How to complete this task: Report every line from the following entries that contains the string "close".

Source records:
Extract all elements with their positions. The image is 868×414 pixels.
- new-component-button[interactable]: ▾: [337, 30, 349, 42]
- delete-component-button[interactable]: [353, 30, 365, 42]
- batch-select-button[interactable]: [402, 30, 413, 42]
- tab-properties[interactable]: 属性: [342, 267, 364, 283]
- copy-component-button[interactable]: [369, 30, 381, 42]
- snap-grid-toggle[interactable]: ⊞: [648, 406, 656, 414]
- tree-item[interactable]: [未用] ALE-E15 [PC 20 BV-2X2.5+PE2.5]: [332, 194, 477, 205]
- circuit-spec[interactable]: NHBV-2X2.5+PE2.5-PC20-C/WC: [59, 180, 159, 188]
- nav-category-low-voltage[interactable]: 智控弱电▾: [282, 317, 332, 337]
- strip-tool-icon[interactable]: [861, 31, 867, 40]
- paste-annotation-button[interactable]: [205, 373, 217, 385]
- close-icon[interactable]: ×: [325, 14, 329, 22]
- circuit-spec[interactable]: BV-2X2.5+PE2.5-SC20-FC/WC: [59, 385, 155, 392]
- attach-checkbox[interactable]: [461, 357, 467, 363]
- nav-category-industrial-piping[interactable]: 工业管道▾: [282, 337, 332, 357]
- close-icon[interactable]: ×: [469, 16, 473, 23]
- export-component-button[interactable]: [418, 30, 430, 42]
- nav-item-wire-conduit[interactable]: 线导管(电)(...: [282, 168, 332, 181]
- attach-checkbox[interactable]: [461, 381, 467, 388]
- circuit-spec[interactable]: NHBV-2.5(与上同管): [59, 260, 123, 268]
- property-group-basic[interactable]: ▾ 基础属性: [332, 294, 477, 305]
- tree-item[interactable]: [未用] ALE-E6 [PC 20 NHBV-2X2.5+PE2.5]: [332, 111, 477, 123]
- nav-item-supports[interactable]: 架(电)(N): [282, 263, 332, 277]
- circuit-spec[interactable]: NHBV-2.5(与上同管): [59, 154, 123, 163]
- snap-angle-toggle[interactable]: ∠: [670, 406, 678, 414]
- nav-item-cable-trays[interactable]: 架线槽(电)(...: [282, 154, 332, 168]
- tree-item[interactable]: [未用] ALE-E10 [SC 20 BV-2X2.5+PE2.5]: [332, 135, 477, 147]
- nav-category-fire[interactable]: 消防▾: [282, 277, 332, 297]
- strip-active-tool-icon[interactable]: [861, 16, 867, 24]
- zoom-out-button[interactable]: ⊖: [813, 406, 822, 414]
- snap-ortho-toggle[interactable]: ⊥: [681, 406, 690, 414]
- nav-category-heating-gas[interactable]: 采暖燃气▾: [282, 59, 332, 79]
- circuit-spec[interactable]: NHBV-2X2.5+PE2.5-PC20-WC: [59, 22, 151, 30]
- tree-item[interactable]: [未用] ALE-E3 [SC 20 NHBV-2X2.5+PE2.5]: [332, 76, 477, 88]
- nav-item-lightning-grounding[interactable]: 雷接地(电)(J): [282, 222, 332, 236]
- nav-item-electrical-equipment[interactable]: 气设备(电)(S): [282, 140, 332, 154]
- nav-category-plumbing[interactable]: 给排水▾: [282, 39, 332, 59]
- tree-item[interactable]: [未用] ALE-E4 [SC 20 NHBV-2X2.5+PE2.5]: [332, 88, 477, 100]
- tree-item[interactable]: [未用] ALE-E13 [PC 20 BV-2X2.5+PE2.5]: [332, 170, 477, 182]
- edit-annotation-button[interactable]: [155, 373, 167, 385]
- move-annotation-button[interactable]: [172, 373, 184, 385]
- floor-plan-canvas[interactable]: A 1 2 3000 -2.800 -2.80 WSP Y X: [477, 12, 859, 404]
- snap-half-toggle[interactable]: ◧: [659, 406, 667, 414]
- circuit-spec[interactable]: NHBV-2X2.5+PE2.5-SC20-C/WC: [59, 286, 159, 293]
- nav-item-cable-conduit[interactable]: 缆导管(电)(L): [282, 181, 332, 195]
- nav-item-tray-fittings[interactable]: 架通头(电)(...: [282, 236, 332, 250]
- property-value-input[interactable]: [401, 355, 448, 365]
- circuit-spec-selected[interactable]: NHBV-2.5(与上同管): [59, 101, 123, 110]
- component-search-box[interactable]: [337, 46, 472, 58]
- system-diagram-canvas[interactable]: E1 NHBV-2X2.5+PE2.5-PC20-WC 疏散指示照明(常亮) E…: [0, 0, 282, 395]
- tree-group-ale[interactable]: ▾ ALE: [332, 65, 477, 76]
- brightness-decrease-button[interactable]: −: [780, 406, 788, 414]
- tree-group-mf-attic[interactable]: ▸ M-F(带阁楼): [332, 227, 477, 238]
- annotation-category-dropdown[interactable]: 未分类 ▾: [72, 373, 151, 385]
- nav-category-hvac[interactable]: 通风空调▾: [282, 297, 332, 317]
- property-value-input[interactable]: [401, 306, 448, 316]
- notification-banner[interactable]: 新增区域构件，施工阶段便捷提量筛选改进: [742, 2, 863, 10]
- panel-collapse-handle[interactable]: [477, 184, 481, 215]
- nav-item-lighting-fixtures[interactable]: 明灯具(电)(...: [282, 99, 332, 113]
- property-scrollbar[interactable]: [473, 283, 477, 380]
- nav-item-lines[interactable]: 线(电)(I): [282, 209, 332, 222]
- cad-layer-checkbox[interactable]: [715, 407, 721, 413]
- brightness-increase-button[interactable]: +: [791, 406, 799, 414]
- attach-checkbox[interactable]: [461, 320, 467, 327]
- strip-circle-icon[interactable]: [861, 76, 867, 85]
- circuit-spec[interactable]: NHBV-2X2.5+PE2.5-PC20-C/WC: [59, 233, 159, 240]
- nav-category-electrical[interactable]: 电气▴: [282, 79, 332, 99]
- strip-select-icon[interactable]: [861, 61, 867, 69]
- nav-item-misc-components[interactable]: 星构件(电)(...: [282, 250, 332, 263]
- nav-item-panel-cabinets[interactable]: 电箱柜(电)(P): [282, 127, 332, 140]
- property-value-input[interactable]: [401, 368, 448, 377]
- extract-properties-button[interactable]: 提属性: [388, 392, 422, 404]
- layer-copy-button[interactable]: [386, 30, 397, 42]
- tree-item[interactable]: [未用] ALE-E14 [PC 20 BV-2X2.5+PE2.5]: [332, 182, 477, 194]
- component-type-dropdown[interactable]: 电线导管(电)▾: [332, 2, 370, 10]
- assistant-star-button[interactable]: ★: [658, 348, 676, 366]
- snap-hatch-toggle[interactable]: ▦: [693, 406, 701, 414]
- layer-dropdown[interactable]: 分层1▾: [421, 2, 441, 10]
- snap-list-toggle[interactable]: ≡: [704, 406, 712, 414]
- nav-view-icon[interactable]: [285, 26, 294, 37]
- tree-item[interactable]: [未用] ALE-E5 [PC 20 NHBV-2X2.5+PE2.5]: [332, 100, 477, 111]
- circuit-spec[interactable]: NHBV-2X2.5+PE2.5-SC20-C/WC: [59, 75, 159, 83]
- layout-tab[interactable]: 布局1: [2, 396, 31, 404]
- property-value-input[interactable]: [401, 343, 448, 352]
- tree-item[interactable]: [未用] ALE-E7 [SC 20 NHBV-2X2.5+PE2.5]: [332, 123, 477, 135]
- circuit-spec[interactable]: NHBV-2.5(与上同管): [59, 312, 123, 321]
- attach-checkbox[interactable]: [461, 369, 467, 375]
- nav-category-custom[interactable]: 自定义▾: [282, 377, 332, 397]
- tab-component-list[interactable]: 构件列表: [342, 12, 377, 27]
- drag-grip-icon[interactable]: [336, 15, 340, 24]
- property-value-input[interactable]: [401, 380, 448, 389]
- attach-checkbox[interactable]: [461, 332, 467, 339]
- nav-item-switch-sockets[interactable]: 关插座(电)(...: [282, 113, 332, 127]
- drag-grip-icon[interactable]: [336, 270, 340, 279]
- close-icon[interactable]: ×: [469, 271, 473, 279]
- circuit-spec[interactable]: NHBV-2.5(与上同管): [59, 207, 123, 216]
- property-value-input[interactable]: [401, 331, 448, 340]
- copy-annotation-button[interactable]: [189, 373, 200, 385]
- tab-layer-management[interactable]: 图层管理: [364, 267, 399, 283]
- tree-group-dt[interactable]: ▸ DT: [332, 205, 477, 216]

Answer section:
- close-icon[interactable]: ×: [325, 14, 329, 22]
- close-icon[interactable]: ×: [469, 16, 473, 23]
- close-icon[interactable]: ×: [469, 271, 473, 279]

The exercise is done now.